Councilman Fred Rowley announced his decision to not run for office a second time during Wednesday’s council meeting, joking that he was trying to teach Utah Sen. Orrin Hatch a lesson.
Rowley, who was referencing Hatch’s status as the longest-serving Republican senator in U.S. history, told Cedar City News earlier in the day he had never intended to seek re-election.
“I never wanted politics to influence the decisions I made as councilman so I never planned on running again,” Rowley said. “If I would have been thinking about being re-elected my decisions may have been different and I didn’t want that. I may run again in another election somewhere down the road but not this time.”

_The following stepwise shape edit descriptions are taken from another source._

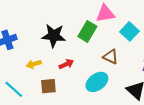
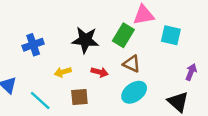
cyan square: (130, 31) -> (171, 35), turned -30
brown triangle: (111, 57) -> (132, 64), moved
red arrow: (66, 64) -> (100, 72), turned 40

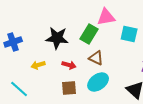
brown square: (79, 97) -> (69, 88), moved

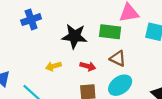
green rectangle: (89, 34) -> (110, 32), turned 66
blue cross: (13, 42) -> (31, 20), moved

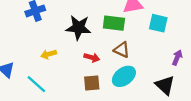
yellow arrow: (53, 66) -> (49, 54), moved

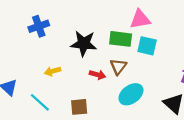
cyan square: (158, 23) -> (147, 46), moved
brown triangle: (122, 50) -> (118, 67), moved, turned 42
brown square: (92, 83) -> (79, 107), moved

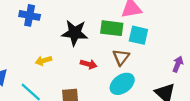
blue cross: (39, 26) -> (30, 15), turned 30
brown triangle: (118, 67) -> (121, 57), moved

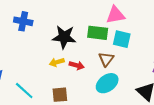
yellow arrow: (43, 61) -> (57, 62), moved

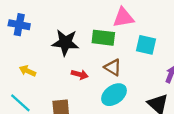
cyan square: (122, 39) -> (146, 45), moved
brown triangle: (106, 59) -> (113, 67), turned -35
yellow arrow: (57, 62) -> (27, 71), moved, turned 40

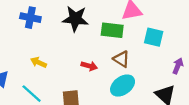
black star: (65, 42) -> (75, 19), moved

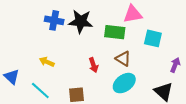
blue cross: (30, 18) -> (54, 20), moved
red arrow: (89, 66) -> (93, 65), turned 56

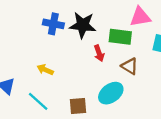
red arrow: (93, 65) -> (99, 53), moved
cyan ellipse: (124, 83) -> (111, 93), moved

Unlike Rowley however, Councilman Ron Adams has no plans to end his political career and is going for a third term. Mayor Maile Wilson who only first took office in 2013 is also seeking re-election.
The incumbents won’t be running unopposed as Wilson will be facing off against Ryan Durfee, and Adams will be facing five political opponents all vying for his and Rowley’s seats.
The candidates running for council include Adams, Scott Phillips, Bruce Hughes, Scott Johnson, Rich Gillette and Andrew McAffee.
While some of the political contenders are well known in the community others not so much. But Rowley said he looks forward to getting to know all of them.
“Having more candidates in the race gives voters a choice and that’s always a good thing,” he said. “I’d rather have a choice of people I don’t know that I can get to know than not have any choices. It’s always better for the voters when they have a choice in candidates.”
While the city hasn’t had any major controversy in recent years, Rowley predicts the issues of growth and new industry will be part of the debate this coming election season as Cedar City begins to see progress for the first time since the Great Recession.
But with Iron County now under a ground water management plan to find ways to recharge the aquifer or bring in new water, Rowley said the issue of water is by far the most important facing Cedar City.
“Absolutely, positively we’ve got to keep on looking for ways in water development any way we can find it,” Rowley said. “We have to be very careful though that we pace our growth with our ability to handle the growth.”
Rowley launched a campaign this year to begin cleaning up Cedar City to make it a place that “sparkles” – first single-handedly and later by incorporating the support and help of the other council members and the community. This issue is one he believes will remain a priority as future council members take office finding new ways to create a community that “attracts businesses, tourists, and residents.”
A primary election to narrow down the six council candidates to four is slated for Aug. 15. The general election is scheduled for Nov. 7.